Repbase: The Database for Repetitive DNA

Repbase is a specialized bioinformatics database dedicated to repetitive DNA sequences found within eukaryotic genomes. It provides a comprehensive collection of these patterns, serving as a reference for scientists worldwide. Repbase supports genomic research, from identifying genetic variations to exploring evolutionary relationships between species.

Understanding Repetitive DNA

Repetitive DNA refers to sequences that appear multiple times throughout an organism’s genome. These sequences can be short or much longer, extending to hundreds or even thousands of nucleotides. In many eukaryotic organisms, repetitive DNA makes up a substantial portion of the genome, sometimes exceeding 50% of the total genetic material.

There are two main categories of repetitive DNA: tandem repeats and interspersed repeats. Tandem repeats are sequences arranged directly adjacent to each other. Examples include microsatellites (1-9 base pairs) and minisatellites (10-100 base pairs). These repeats are often found in specific regions like telomeres, which protect chromosome ends, and centromeres, involved in chromosome segregation during cell division.

Interspersed repeats are scattered throughout the genome, often separated by non-repetitive DNA. The most common type are transposable elements (TEs), often called “jumping genes” for their ability to move or copy themselves within the genome. These elements are divided into two classes: retrotransposons and DNA transposons.
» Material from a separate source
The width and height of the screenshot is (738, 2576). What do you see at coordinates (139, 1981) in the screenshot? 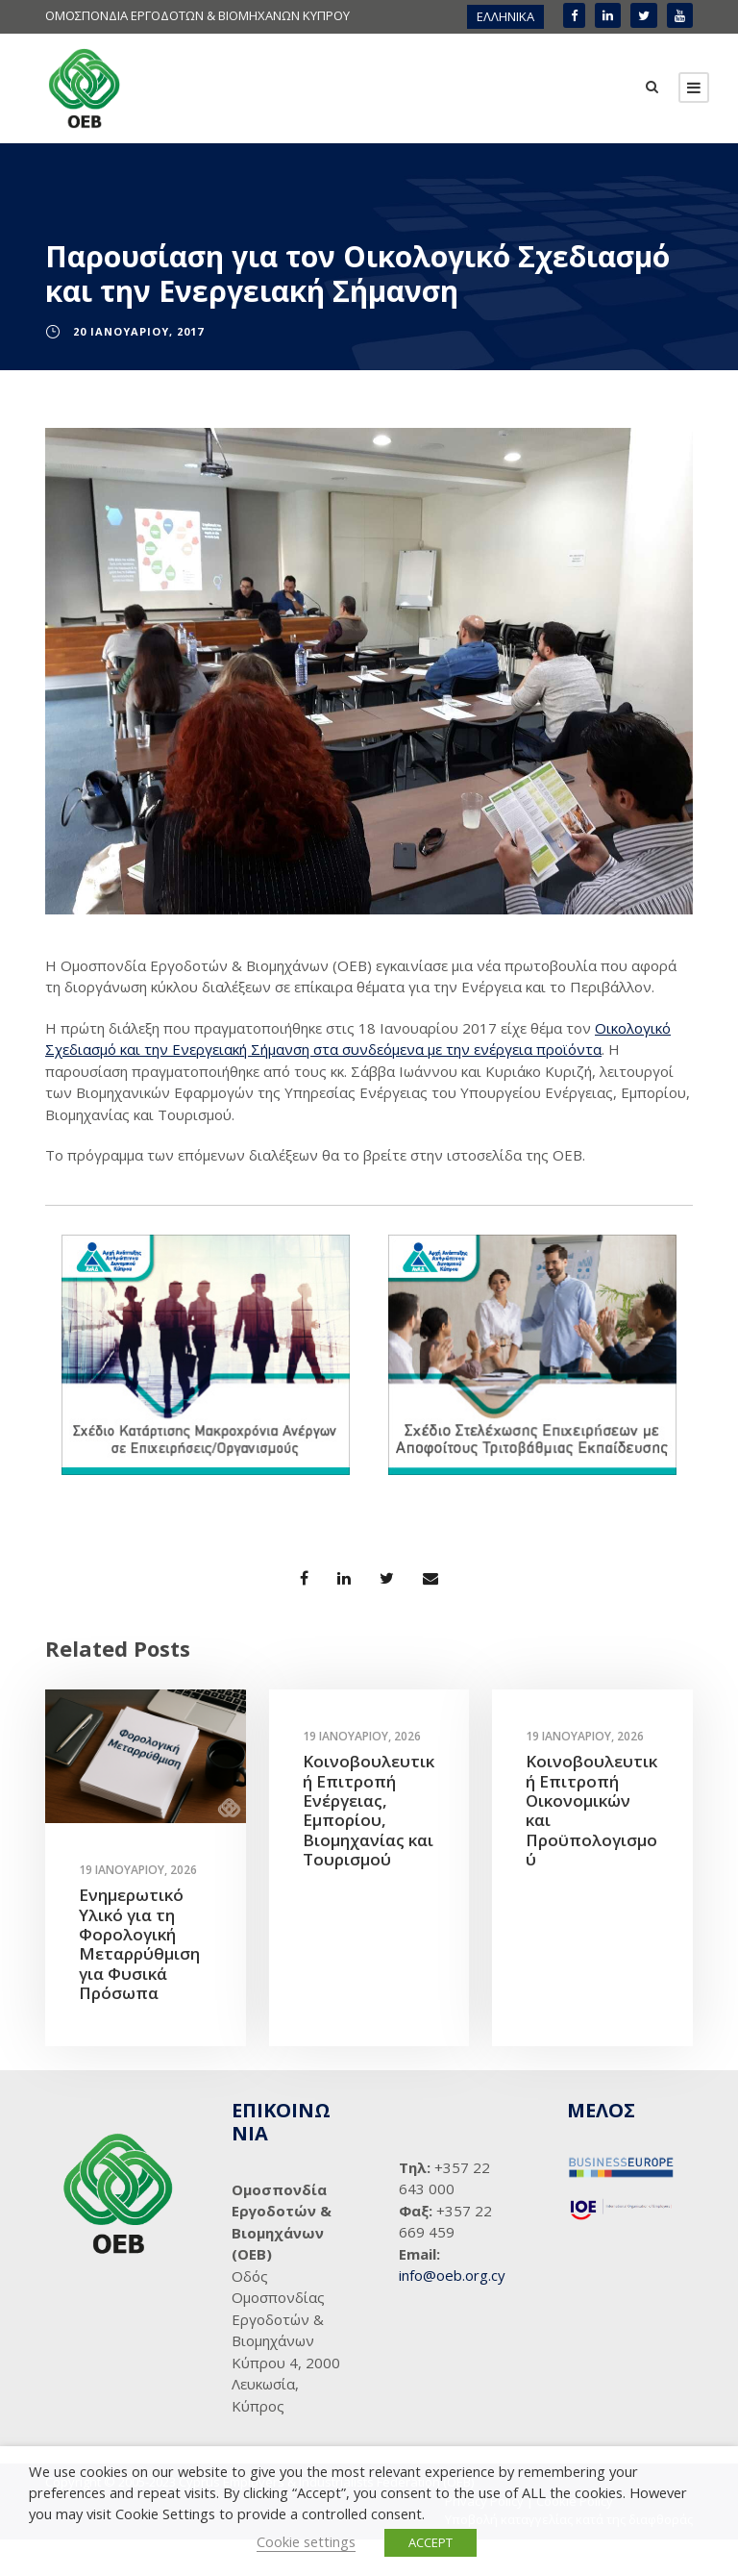
I see `Ενημερωτικό Υλικό για τη Φορολογική Μεταρρύθμιση για Φυσικά Πρόσωπα` at bounding box center [139, 1981].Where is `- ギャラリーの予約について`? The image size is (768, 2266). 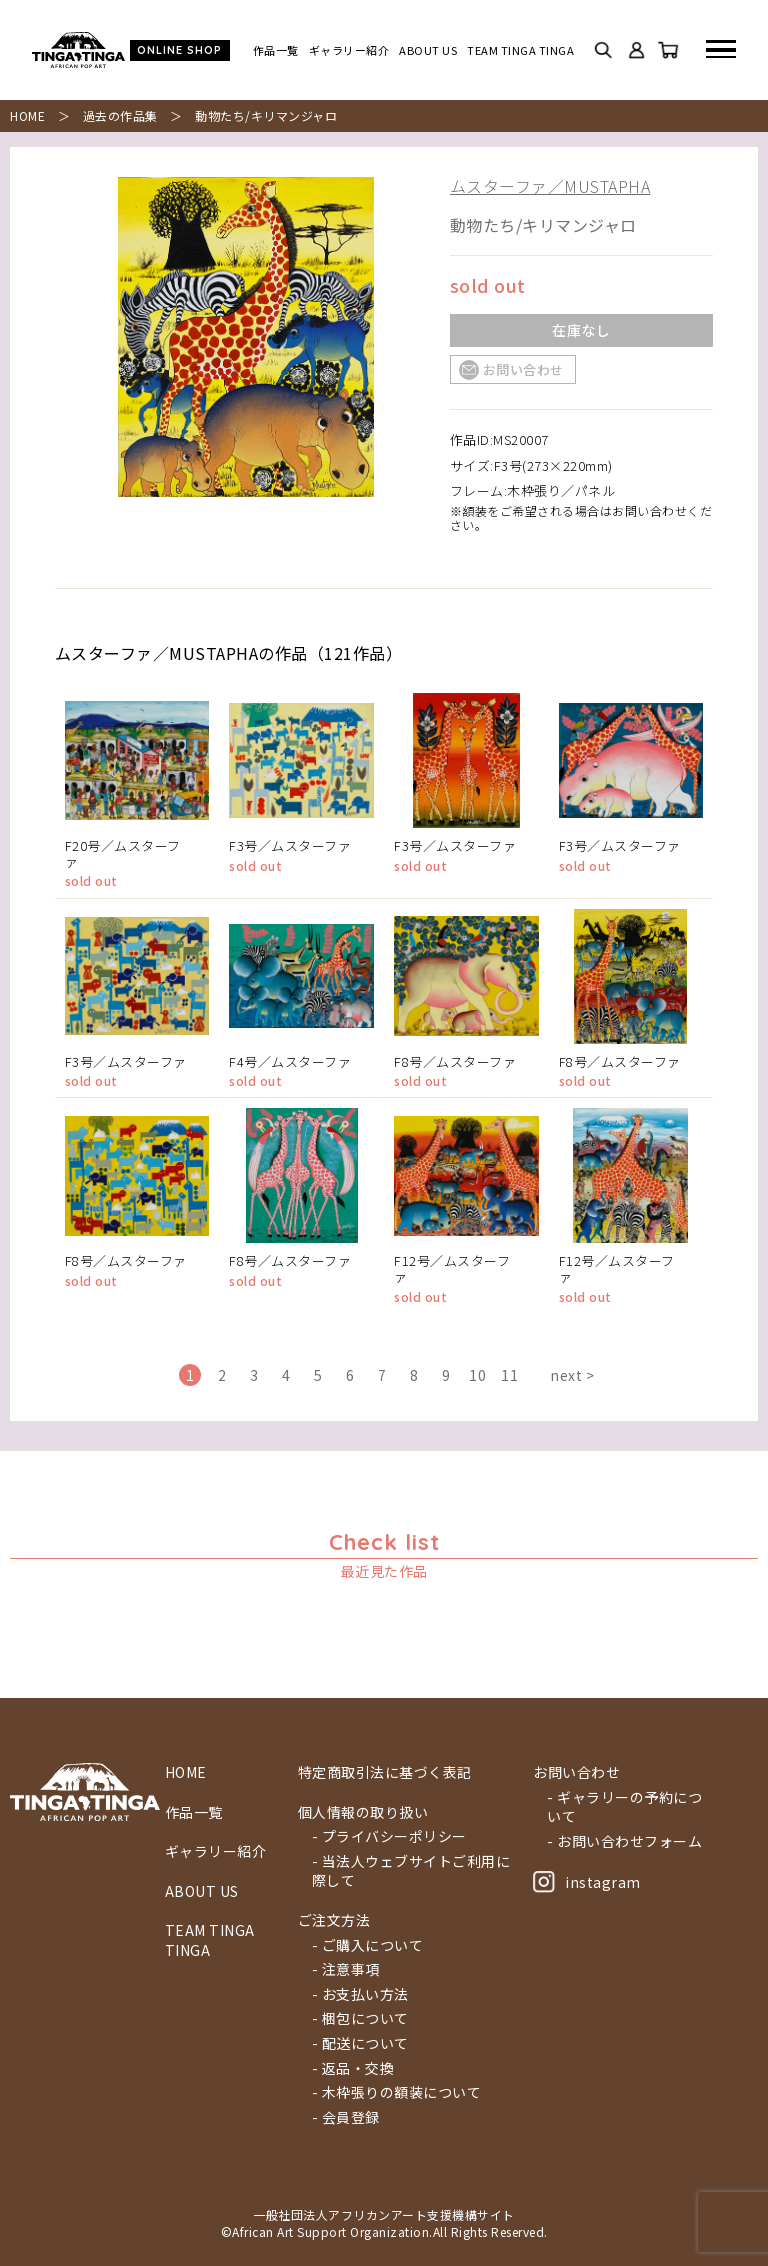 - ギャラリーの予約について is located at coordinates (624, 1807).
Retrotransposons, such as LINEs and SINEs, copy themselves by converting their RNA into DNA, then inserting the new DNA copy into a new location. DNA transposons move directly as DNA through a “cut-and-paste” mechanism.

The Significance of Repetitive DNA

Repetitive DNA, especially transposable elements, impacts genome evolution. Their ability to move and multiply can lead to genomic rearrangements, such as insertions, deletions, and inversions. These changes can alter gene order, create new genes, or modify existing gene functions over time, influencing the adaptation and diversification of species.

Repetitive sequences also play a role in gene regulation and chromosomal structure. Some repetitive elements can act as regulatory signals, influencing gene expression by serving as binding sites for proteins. Repetitive DNA is also a component of heterochromatin, a tightly packed form of DNA that organizes chromosomes and regulates gene accessibility.

Misregulation or abnormal expansion of repetitive DNA can contribute to human diseases. For example, the expansion of specific tandem repeats is linked to over 40 human genetic disorders, many of which affect the brain. Examples include Huntington’s disease, Fragile X syndrome, and certain spinocerebellar ataxias, where increased repeats can disrupt gene function or lead to toxic protein products.

What is Repbase?

Repbase is a curated bioinformatics database of repetitive DNA sequences from eukaryotic species. Developed in 1992 for human sequences, it has expanded to include over 100 species, encompassing animals, plants, and fungi. Repbase provides a comprehensive, regularly updated reference library of known repetitive sequences.

The database contains over 44,000 sequences, mostly representing consensus sequences of large repeat families. These sequences are systematically classified based on the nature of the repeats for organized and accessible data. The Genetic Information Research Institute (GIRI), a non-profit organization, maintains and curates Repbase through ongoing updates and manual review.

Repbase also publishes Repbase Reports, a monthly electronic journal documenting newly identified repetitive DNA elements. These new entries are incorporated into the main Repbase database. This continuous curation and expansion make Repbase a standard for researchers studying repetitive DNA for analyzing and annotating genomes.

How Repbase Aids Scientific Discovery

Repbase plays a role in scientific discovery, particularly in genome annotation. When scientists sequence a new genome, they use Repbase as a reference to identify and “mask” repetitive sequences. This helps distinguish repeats from unique, protein-coding regions, allowing them to focus on biologically active parts of the genome.

Scientists also use Repbase to study evolutionary relationships. Since transposable elements accumulate and evolve, comparing repetitive sequences across different species can reveal shared ancestry and divergence. Repbase data is also used to investigate gene expression, as repetitive elements can influence nearby gene activity.

Several bioinformatics tools leverage Repbase data to perform these analyses. Programs like RepeatMasker and Censor utilize the Repbase library to identify and classify repetitive elements in newly sequenced DNA. These tools allow researchers to efficiently analyze vast amounts of genomic data, accelerating the pace of discovery in fields such as disease research, where understanding repetitive DNA’s role in genetic disorders and cancer is gaining attention.